Les nuits entre les Îles-Sous-Le-Vent et les Cooks.
Sirius, Orion, et le Taureau ornent les nuits de leurs scintillements, offrant à l’océan son collier de perle d’opaz. L’océan me transmet sa tranquillité, il se fait discret la nuit, comme un chuchotement pour nous endormir en sécurité.
Je pense à ma Grand-Mère Paulette, décédée en décembre dernier, aujourd’hui, le 1er septembre, ce serait son anniversaire. Cette étoile dans le ciel me guide depuis son départ. Je lis, le cœur lourd, en pensant à elle, ce recueil qui l’aurait bien fait rire. Je dévore les pages d’Histoires et Légendes des temps anciens de Tahiti et des îles, que j’ai déniché dans la petite librairie de Raïatea.. Le déluge s’abattait dans les rues d’Uturoa, ville principale de Raitea, j’y avais trouvé refuge auprès d’une gouffre au chocolat et de bons livres des Éditions Au Vent des Îles.

Nos nuits sont sublimes avec l’horizon vierge comme une ligne ininterrompue de deux hémisphères, l’un parfaitement noir pour l’océan et le second anthracite pour le ciel.

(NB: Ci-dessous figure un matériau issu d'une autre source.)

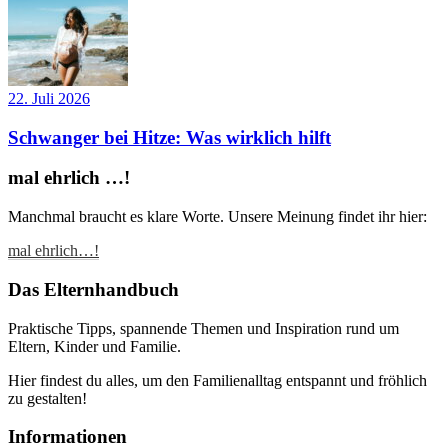
22. Juli 2026
Schwanger bei Hitze: Was wirklich hilft
mal ehrlich …!
Manchmal braucht es klare Worte. Unsere Meinung findet ihr hier:
mal ehrlich…!
Das Elternhandbuch
Praktische Tipps, spannende Themen und Inspiration rund um
Eltern, Kinder und Familie.
Hier findest du alles, um den Familienalltag entspannt und fröhlich
zu gestalten!
Informationen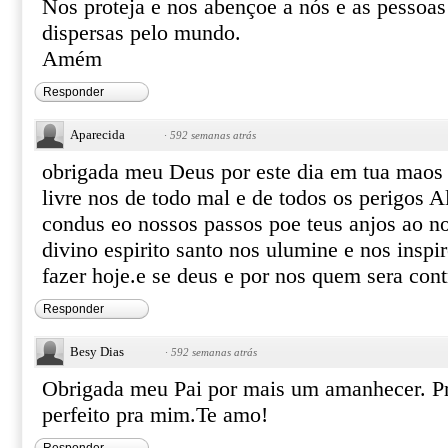
Nos proteja e nos abençoe a nós e as pessoas
dispersas pelo mundo.
Amém
Responder
Aparecida
·
592 semanas atrás
obrigada meu Deus por este dia em tua maos 
livre nos de todo mal e de todos os perigos A
condus eo nossos passos poe teus anjos ao no
divino espirito santo nos ulumine e nos insp
fazer hoje.e se deus e por nos quem sera cont
Responder
Besy Dias
·
592 semanas atrás
Obrigada meu Pai por mais um amanhecer. Pr
perfeito pra mim.Te amo!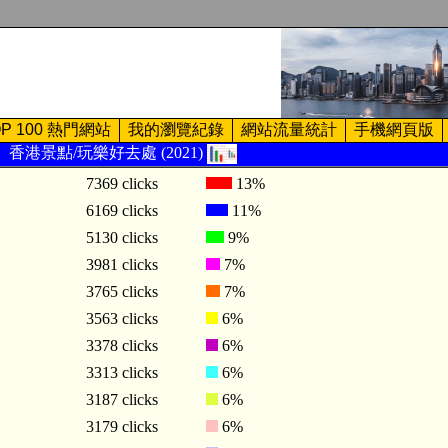
OP 100 熱門網站
我的瀏覽紀錄
網站流量統計
手機網頁版
香港景點/玩樂好去處 (2021)
7369 clicks
13%
6169 clicks
11%
5130 clicks
9%
3981 clicks
7%
3765 clicks
7%
3563 clicks
6%
3378 clicks
6%
3313 clicks
6%
3187 clicks
6%
3179 clicks
6%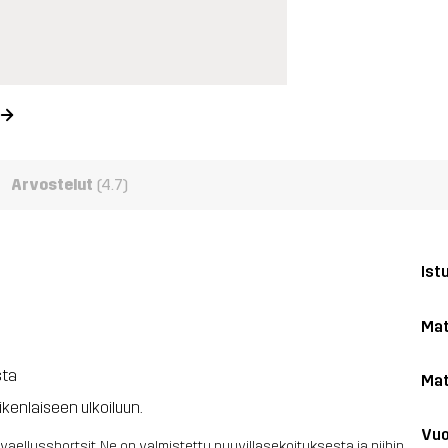
Arvostelut
(4.7)
Ist
Mat
sta
Mat
aikenlaiseen ulkoiluun.
Vuo
ellusshortsit. Ne on valmistettu puuvillasekoituksesta ja niihin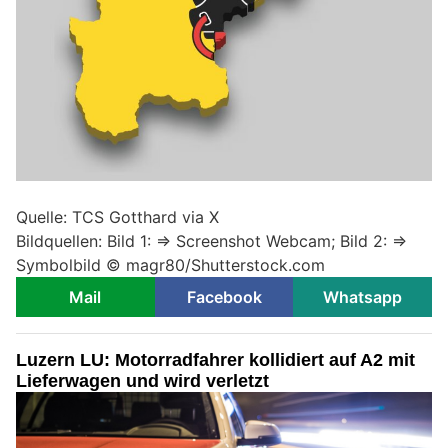
Quelle: TCS Gotthard via X
Bildquellen: Bild 1: => Screenshot Webcam; Bild 2: =>
Symbolbild ©
magr80/Shutterstock.com
Mail
Facebook
Whatsapp
Luzern LU: Motorradfahrer kollidiert auf A2 mit
Lieferwagen und wird verletzt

Les deux s’unissent sous de petits cumulus gris dessinés par un enfant. Seuls les instruments de navigation qui m’entourent dans le cockpit rompent ce jeu de clair-obscur. Le délicat croissant de lune est accroché timidement parmi les étoiles. Dans la culture Polynésiennes, c’est à la création du monde, seul perdu dans l’immensité obscure du rien, que le Dieu premier Ta’aroa aurait sacrifié son sourire pour donner naissance à la lune. L’astre pointe ces deux extrémités vers le haut, comme posé délicatement sur un nuage.
La navigation me plait tant que j’oublie petit à petit ma peine de quitter la Polynésie. La mer la nuit me fascine, et la mer de jour me passionne, que demander de plus que continuer à naviguer.